== Source material ==
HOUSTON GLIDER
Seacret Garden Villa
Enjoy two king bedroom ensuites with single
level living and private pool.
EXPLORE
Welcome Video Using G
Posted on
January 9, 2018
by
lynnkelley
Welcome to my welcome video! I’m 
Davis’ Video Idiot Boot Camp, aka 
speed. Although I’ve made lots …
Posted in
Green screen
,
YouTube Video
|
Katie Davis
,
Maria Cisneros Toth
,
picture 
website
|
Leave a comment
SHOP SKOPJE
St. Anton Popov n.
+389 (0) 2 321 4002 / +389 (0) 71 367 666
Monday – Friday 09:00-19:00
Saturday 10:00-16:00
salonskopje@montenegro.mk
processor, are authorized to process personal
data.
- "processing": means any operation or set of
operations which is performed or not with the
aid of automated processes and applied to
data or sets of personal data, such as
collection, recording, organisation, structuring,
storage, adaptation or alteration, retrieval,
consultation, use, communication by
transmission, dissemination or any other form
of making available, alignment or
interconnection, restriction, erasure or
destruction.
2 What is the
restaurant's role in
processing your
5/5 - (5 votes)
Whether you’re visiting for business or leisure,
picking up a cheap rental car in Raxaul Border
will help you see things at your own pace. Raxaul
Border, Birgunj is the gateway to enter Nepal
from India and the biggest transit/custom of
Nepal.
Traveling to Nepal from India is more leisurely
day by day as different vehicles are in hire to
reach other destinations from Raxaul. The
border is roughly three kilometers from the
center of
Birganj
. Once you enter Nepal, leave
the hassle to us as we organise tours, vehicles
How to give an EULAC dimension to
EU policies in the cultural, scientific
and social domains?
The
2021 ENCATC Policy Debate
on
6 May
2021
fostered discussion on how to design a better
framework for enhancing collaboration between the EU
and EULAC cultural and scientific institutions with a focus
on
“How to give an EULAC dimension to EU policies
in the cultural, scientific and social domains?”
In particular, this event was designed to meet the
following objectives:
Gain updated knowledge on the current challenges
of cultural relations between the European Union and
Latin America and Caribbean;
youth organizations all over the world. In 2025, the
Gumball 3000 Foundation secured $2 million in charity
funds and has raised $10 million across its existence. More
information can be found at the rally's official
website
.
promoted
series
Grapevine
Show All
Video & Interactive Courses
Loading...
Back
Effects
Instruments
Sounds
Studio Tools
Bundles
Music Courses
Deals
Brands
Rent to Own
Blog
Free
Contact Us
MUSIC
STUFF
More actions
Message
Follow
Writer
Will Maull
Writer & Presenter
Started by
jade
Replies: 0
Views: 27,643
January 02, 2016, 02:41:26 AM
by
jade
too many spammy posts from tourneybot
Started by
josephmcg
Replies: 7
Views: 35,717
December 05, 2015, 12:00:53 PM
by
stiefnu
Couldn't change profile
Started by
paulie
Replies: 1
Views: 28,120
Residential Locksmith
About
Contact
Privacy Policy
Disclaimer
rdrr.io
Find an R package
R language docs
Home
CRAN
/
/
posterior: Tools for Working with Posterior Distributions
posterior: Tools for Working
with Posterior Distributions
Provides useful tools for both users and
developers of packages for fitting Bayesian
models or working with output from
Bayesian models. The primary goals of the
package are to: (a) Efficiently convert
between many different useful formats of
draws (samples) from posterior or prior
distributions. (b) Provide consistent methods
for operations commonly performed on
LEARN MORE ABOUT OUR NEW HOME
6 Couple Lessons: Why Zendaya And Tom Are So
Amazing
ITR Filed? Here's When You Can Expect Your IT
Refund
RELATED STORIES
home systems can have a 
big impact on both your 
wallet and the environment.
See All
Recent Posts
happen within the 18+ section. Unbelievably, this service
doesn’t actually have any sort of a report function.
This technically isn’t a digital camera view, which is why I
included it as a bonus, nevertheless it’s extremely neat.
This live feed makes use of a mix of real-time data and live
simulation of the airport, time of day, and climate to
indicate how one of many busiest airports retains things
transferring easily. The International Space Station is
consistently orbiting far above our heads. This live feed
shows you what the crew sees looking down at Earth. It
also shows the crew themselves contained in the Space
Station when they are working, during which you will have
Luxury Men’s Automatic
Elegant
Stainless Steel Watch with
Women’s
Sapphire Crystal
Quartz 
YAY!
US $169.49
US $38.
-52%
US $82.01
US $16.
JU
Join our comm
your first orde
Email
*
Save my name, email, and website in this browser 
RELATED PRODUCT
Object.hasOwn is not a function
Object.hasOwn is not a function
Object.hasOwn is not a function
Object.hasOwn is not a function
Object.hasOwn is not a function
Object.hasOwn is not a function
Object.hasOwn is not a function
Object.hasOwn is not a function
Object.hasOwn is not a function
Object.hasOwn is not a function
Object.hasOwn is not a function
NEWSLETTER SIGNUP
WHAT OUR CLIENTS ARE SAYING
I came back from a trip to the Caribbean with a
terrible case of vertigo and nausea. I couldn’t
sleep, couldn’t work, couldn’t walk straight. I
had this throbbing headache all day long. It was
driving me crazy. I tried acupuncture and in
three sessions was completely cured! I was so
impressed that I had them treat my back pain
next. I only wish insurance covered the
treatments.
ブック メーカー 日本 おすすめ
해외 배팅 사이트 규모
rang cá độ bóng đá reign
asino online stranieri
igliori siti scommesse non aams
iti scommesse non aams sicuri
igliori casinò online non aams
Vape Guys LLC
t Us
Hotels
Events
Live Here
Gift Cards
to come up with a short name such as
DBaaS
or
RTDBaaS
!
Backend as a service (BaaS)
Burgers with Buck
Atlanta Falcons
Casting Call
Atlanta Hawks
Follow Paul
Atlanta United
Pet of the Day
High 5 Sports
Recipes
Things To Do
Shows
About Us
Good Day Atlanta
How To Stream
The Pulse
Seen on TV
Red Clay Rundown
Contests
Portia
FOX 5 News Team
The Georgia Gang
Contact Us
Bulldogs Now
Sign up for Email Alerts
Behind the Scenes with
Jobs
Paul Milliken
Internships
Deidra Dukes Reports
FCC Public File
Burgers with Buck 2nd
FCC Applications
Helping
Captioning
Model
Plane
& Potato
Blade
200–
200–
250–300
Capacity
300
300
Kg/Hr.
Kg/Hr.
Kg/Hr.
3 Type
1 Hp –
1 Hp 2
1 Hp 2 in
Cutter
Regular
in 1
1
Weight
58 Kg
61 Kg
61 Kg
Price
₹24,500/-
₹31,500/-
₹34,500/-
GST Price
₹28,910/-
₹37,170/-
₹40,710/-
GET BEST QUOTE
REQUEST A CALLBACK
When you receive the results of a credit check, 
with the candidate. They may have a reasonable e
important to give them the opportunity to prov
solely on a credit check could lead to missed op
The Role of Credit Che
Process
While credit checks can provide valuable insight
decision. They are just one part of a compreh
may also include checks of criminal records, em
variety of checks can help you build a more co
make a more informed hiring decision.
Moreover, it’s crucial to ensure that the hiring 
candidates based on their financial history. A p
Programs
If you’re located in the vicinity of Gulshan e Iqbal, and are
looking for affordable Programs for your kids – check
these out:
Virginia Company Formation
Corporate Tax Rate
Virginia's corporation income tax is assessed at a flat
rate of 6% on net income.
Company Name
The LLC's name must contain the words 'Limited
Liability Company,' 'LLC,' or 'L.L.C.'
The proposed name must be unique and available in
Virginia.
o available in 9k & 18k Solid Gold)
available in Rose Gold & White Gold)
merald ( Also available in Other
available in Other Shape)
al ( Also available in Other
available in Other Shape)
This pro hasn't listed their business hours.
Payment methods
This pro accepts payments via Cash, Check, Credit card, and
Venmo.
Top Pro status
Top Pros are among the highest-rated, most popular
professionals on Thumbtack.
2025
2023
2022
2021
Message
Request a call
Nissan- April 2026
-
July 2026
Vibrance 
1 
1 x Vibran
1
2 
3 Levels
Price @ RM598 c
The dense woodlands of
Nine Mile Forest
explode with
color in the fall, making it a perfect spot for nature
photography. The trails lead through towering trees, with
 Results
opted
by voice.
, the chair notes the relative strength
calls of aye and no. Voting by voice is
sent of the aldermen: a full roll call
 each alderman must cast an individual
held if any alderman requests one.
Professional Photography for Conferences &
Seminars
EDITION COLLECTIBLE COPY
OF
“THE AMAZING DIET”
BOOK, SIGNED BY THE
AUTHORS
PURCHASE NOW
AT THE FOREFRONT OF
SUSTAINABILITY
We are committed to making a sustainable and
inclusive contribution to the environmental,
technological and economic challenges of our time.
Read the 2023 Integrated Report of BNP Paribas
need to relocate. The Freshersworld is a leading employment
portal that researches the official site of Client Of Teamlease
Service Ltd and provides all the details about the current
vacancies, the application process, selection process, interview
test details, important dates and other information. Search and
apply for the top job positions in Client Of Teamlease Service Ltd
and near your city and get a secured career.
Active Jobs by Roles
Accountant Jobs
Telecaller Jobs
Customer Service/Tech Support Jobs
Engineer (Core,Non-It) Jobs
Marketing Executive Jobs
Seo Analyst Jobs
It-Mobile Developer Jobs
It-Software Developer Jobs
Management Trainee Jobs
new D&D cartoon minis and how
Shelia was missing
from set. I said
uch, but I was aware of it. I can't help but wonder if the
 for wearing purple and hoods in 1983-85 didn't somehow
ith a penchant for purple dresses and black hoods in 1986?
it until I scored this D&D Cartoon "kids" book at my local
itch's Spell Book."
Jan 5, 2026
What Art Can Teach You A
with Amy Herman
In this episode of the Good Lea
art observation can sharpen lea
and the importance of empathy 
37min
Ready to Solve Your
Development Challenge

== What is being asked ==
Precisely the lines between those holding "terrible case of" and "해외 배팅 사이트 규모", inclusive, are to be reproduced from the listing above, with nothing added.

== Solution to the exercise ==
terrible case of vertigo and nausea. I couldn’t
sleep, couldn’t work, couldn’t walk straight. I
had this throbbing headache all day long. It was
driving me crazy. I tried acupuncture and in
three sessions was completely cured! I was so
impressed that I had them treat my back pain
next. I only wish insurance covered the
treatments.
ブック メーカー 日本 おすすめ
해외 배팅 사이트 규모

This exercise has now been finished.